The chapter is the book's funniest set piece and one of its most useful pieces of plot machinery. Underwear-running comedy carries it; the consequence the reader does not yet know — that Jem's pants will be folded and mended on the wire when he comes back — is being set up here. The chapter's structural job is to put Jem inside the Radley yard alone at midnight, scared, secret-keeping, and changed by the time he comes home. The next chapter pays it off.

Themes to notice

  • Childhood fear of getting caught vs. the deeper fear of losing your father's regard
  • The town's casual assumption that the shot was aimed at a "Negro prowler" — and the children's unquestioning acceptance of that explanation
  • The Radley yard as the children's recurring boundary line

Book club questions

  • The chapter is genuinely funny — pants-on-a-fence, pajama-clad neighbors — and the chapter that follows it is genuinely tender.

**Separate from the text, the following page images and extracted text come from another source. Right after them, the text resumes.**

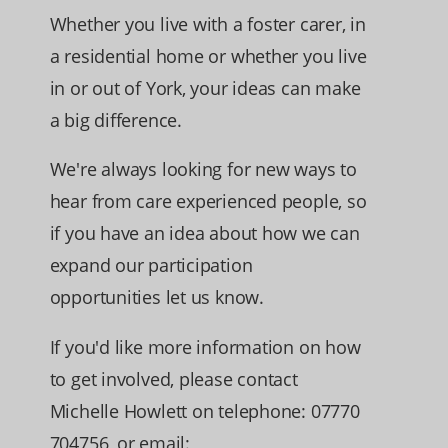
Whether you live with a foster carer, in
a residential home or whether you live
in or out of York, your ideas can make
a big difference.
We're always looking for new ways to
hear from care experienced people, so
if you have an idea about how we can
expand our participation
opportunities let us know.
If you'd like more information on how
to get involved, please contact
Michelle Howlett on telephone: 07770
704756, or email:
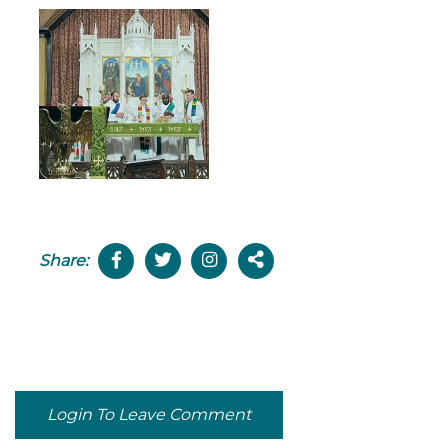
Share:
Login To Leave Comment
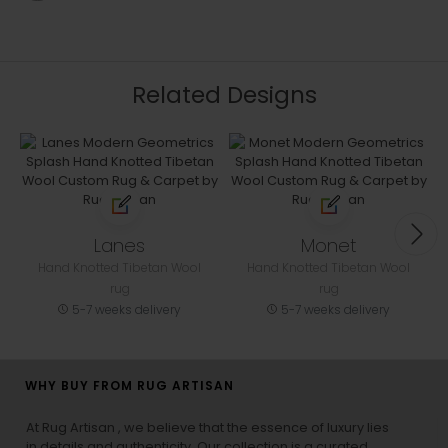
Related Designs
Lanes
Monet
Hand Knotted Tibetan Wool
Hand Knotted Tibetan Wool
rug
rug
5-7 weeks delivery
5-7 weeks delivery
WHY BUY FROM RUG ARTISAN
At Rug Artisan , we believe that the essence of luxury lies
in details and authenticity. Our collection is a curated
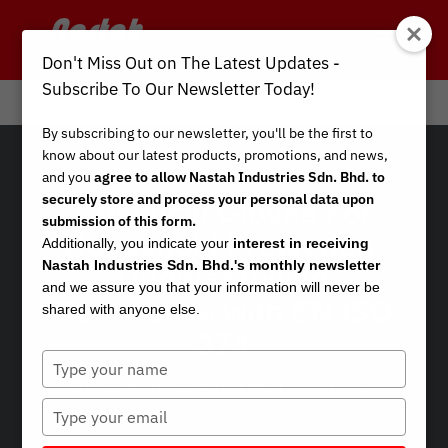
Don't Miss Out on The Latest Updates -
Subscribe To Our Newsletter Today!
Info Center
/
Gloves Standards
By subscribing to our newsletter, you'll be the first to
know about our latest products, promotions, and news,
and you
agree to allow Nastah Industries Sdn. Bhd. to
securely store and process your personal data upon
Chemical Gloves For
submission of this form.
Household Protection:
Additionally, you indicate your
interest in receiving
Nastah Industries Sdn. Bhd.'s monthly newsletter
Understanding
and we assure you that your information will never be
Resistance with EN ISO
shared with anyone else.
374
Type
your
by
Chan Wai Hoong, Ph.D.
|
Mar 1, 2023
|
Gloves
name
Type
your
Standards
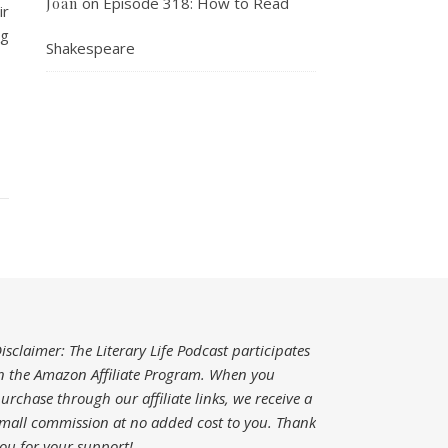
on
Episode 318: How to Read
Joan
ir
ng
Shakespeare
isclaimer: The Literary Life Podcast participates
n the Amazon Affiliate Program. When you
urchase through our affiliate links, we receive a
mall commission at no added cost to you.
Thank
ou for your support!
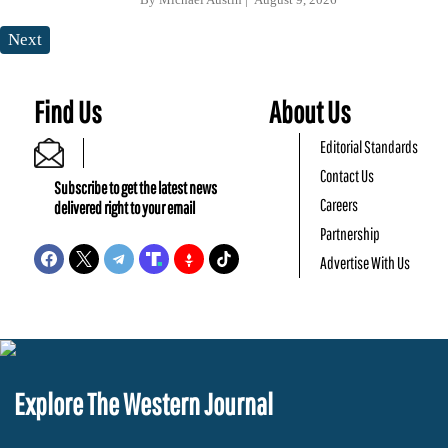
Next
Find Us
About Us
Editorial Standards
Contact Us
Subscribe to get the latest news
Careers
delivered right to your email
Partnership
Advertise With Us
Explore The Western Journal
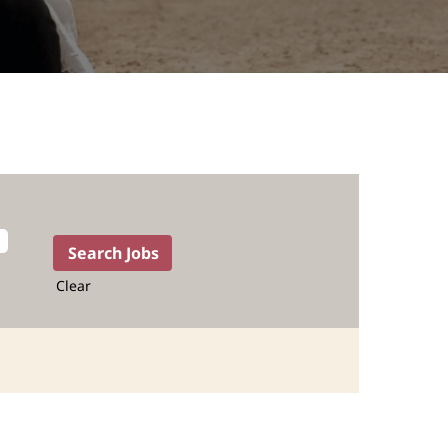
Clear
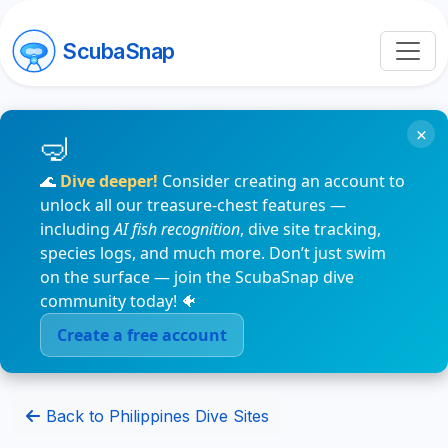
ScubaSnap
×
🌊
Dive deeper!
Consider creating an account to
unlock all our treasure-chest features —
including
AI fish recognition
, dive site tracking,
species logs, and much more. Don’t just swim
on the surface — join the ScubaSnap dive
community today! 🐠
Create a free account
Back to Philippines Dive Sites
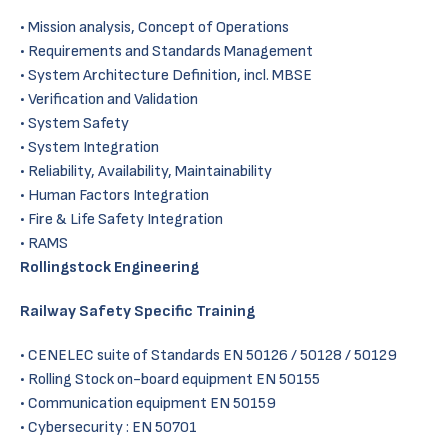
Mission analysis, Concept of Operations
Requirements and Standards Management
System Architecture Definition, incl. MBSE
Verification and Validation
System Safety
System Integration
Reliability, Availability, Maintainability
Human Factors Integration
Fire & Life Safety Integration
RAMS
Rollingstock Engineering
Railway Safety Specific Training
CENELEC suite of Standards EN 50126 / 50128 / 50129
Rolling Stock on-board equipment EN 50155
Communication equipment EN 50159
Cybersecurity : EN 50701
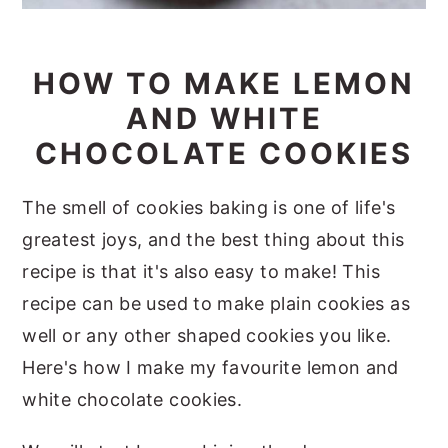
HOW TO MAKE LEMON
AND WHITE
CHOCOLATE COOKIES
The smell of cookies baking is one of life's
greatest joys, and the best thing about this
recipe is that it's also easy to make! This
recipe can be used to make plain cookies as
well or any other shaped cookies you like.
Here's how I make my favourite lemon and
white chocolate cookies.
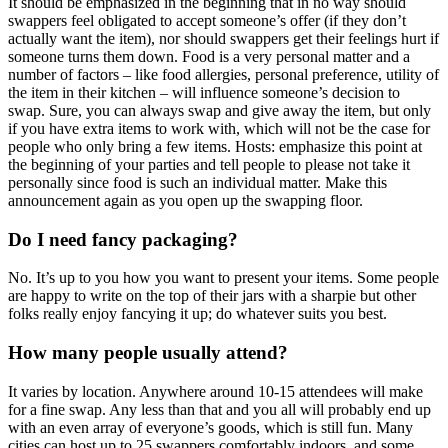
It should be emphasized in the beginning that in no way should
swappers feel obligated to accept someone’s offer (if they don’t
actually want the item), nor should swappers get their feelings hurt if
someone turns them down. Food is a very personal matter and a
number of factors – like food allergies, personal preference, utility of
the item in their kitchen – will influence someone’s decision to
swap. Sure, you can always swap and give away the item, but only
if you have extra items to work with, which will not be the case for
people who only bring a few items. Hosts: emphasize this point at
the beginning of your parties and tell people to please not take it
personally since food is such an individual matter. Make this
announcement again as you open up the swapping floor.
Do I need fancy packaging?
No. It’s up to you how you want to present your items. Some people
are happy to write on the top of their jars with a sharpie but other
folks really enjoy fancying it up; do whatever suits you best.
How many people usually attend?
It varies by location. Anywhere around 10-15 attendees will make
for a fine swap. Any less than that and you all will probably end up
with an even array of everyone’s goods, which is still fun. Many
cities can host up to 25 swappers comfortably indoors, and some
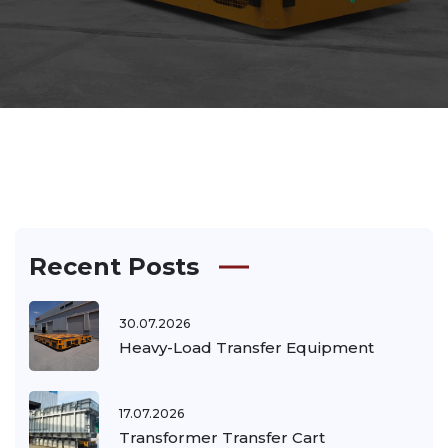
Recent Posts
30.07.2026
Heavy-Load Transfer Equipment
17.07.2026
Transformer Transfer Cart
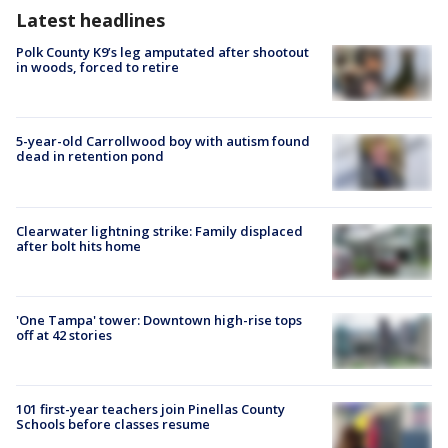
Latest headlines
Polk County K9’s leg amputated after shootout
in woods, forced to retire
5-year-old Carrollwood boy with autism found
dead in retention pond
Clearwater lightning strike: Family displaced
after bolt hits home
'One Tampa' tower: Downtown high-rise tops
off at 42 stories
101 first-year teachers join Pinellas County
Schools before classes resume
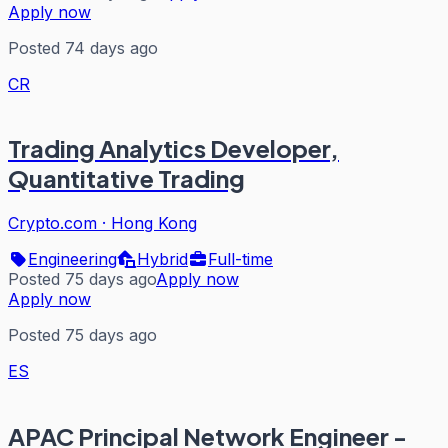
Apply now
Posted 74 days ago
CR
Trading Analytics Developer,
Quantitative Trading
Crypto.com
·
Hong Kong
Engineering
Hybrid
Full-time
Posted 75 days ago
Apply now
Apply now
Posted 75 days ago
ES
APAC Principal Network Engineer -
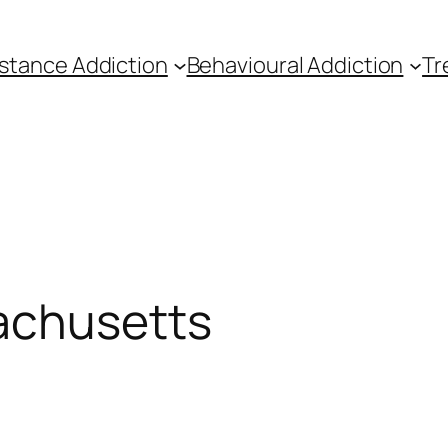
stance Addiction
Behavioural Addiction
Tr
achusetts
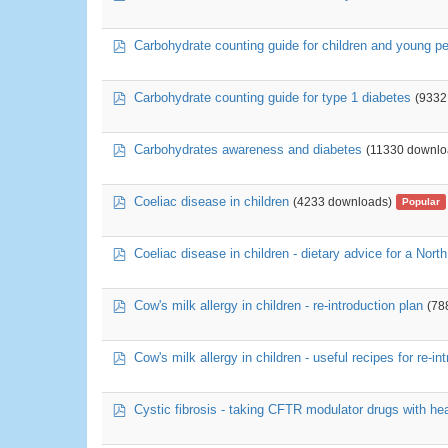
pdf
Carbohydrate counting guide for children and young pe
pdf
Carbohydrate counting guide for type 1 diabetes
(9332
pdf
Carbohydrates awareness and diabetes
(11330 downlo
pdf
Coeliac disease in children
(4233 downloads)
Popular
pdf
Coeliac disease in children - dietary advice for a North
pdf
Cow's milk allergy in children - re-introduction plan
(78
pdf
Cow's milk allergy in children - useful recipes for re-in
pdf
Cystic fibrosis - taking CFTR modulator drugs with hea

What does Lee accomplish by playing the joke first and the tenderness second?
  • Mr. Nathan Radley says he shot at a "Negro prowler." No one in the crowd questions it. What is the book quietly showing us about Maycomb's assumed enemies?
  • Jem returns alone at midnight rather than telling Atticus the truth. Is the decision growing-up or hiding?
  • The reader knows, by the end of Chapter 7, who folded Jem's pants. On a second read, what does the second half of this chapter — Jem trembling, refusing to say why — look like?

Visual memory hook

A wire fence at midnight, a pair of empty overalls hanging from it. Moonlight on a field of stamped-green collards. A muzzle flash on a dark back porch. Three small figures sprinting toward the front yard in pajamas.

What's next

Back at school, Jem finally tells Scout what he found when he went back for the pants. The knothole begins giving again — and this time the gifts are unmistakably for them.